Os cem primeiros dias de governo representaram uma média de pelo menos três armas de fogo ilegais retiradas de circulação em Sergipe por dia. No primeiro trimestre de 2023, as polícias Militar e Civil apreenderam 345 armas de fogo em ações e operações policiais que foram realizadas em todo o território sergipano. As armas de fogo ilegais serviam ao crime e eram utilizadas na prática de homicídios, roubos e tráfico de drogas.
Conforme o levantamento da Coordenadoria de Estatística e Análise Criminal (Ceacrim), da Secretaria da Segurança Pública (SSP), entre janeiro e março de 2022, foram apreendidas 327 armas de fogo ilegais no estado. Já no primeiro trimestre deste ano, 345. Em termos comparativos, apenas em três meses, a intensificação das ações policiais já representou um aumento de 5,5% na quantidade de armamentos ilegais apreendidos em Sergipe.
Ainda segundo os dados da Ceacrim, dentre as principais armas de fogo ilegais apreendidas no estado, estão os revólveres. No primeiro trimestre de 2023, foram retiradas de circulação 169 armas desse tipo. Em segundo lugar, estão as espingardas, com 65 unidades apreendidas. Já na terceira posição, aparecem as pistolas, com 64 armamentos ilegais apreendidos pelas polícias Militar e Civil.
O comandante do Policiamento da Capital, tenente-coronel George Melo, disse que a estratégia é fortalecer o policiamento ostensivo em pontos estratégicos e aumentar o número de abordagem a veículos e a pessoas. ‘Estamos fazendo operações importantes e que têm apresentado resultados positivos na diminuição dos crimes violentos”, destacou.
O mapeamento feito pela Coordenadoria de Estática e Análise Criminal verificou ainda que o reforço nas ações de abordagem e nas operações policiais no território sergipano também possibilitou a identificação de simulacros de arma de fogo.

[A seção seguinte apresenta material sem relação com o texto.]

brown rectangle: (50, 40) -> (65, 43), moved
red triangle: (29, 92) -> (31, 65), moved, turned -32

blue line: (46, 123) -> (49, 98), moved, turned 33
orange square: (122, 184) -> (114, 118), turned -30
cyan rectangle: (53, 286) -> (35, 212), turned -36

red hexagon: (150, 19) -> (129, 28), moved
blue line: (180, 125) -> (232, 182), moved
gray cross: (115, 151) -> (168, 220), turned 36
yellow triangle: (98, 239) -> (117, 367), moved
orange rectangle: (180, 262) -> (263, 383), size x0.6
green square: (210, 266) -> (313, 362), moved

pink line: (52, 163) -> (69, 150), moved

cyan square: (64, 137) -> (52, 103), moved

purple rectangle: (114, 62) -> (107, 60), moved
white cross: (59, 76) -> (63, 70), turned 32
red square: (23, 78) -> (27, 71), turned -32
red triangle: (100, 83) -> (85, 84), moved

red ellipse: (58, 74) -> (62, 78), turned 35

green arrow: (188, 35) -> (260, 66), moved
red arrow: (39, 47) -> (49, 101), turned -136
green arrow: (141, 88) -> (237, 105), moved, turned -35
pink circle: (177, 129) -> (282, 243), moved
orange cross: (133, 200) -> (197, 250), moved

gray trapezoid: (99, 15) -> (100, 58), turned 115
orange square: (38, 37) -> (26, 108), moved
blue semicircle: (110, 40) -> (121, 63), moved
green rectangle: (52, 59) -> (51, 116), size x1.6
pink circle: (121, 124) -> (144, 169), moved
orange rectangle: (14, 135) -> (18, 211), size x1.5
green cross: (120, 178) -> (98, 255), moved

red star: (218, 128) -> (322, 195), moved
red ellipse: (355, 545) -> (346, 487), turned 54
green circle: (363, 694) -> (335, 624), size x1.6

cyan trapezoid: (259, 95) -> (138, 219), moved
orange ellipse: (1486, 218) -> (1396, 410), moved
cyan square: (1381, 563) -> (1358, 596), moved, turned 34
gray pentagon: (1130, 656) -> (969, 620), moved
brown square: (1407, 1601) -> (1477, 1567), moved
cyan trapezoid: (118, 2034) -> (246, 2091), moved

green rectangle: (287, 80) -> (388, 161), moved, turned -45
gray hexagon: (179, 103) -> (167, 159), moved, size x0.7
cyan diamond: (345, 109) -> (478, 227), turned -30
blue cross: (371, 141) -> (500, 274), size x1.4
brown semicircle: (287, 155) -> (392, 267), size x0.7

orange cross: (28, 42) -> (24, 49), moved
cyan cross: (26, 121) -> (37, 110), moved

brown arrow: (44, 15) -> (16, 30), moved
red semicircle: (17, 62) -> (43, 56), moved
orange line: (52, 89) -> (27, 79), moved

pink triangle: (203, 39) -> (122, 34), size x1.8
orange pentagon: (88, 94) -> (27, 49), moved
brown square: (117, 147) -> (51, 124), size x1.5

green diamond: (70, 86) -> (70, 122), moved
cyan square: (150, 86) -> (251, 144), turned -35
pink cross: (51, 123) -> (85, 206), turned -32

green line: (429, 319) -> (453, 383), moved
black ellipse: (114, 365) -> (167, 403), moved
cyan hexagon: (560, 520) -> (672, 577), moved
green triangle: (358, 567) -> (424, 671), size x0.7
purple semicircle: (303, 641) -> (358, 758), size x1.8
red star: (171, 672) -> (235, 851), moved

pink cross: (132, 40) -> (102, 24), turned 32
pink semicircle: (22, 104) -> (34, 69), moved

No primeiro trimestre, foram apreendidos 29 itens desse tipo, que se assemelham a armamentos reais e são utilizados em sua grande maioria na prática de roubos.
O secretário da Segurança Pública de Sergipe, João Eloy de Menezes, destacou que as apreensões de armas de fogo ilegal refletem o trabalho desenvolvido pelos servidores das polícias Militar e Civil nas ruas. “Segurança pública não se faz só. É resultado de planejamento, técnica, integração e atuação dos nossos servidores nas ruas com abordagens e operações para garantir a segurança da nossa população”, finalizou.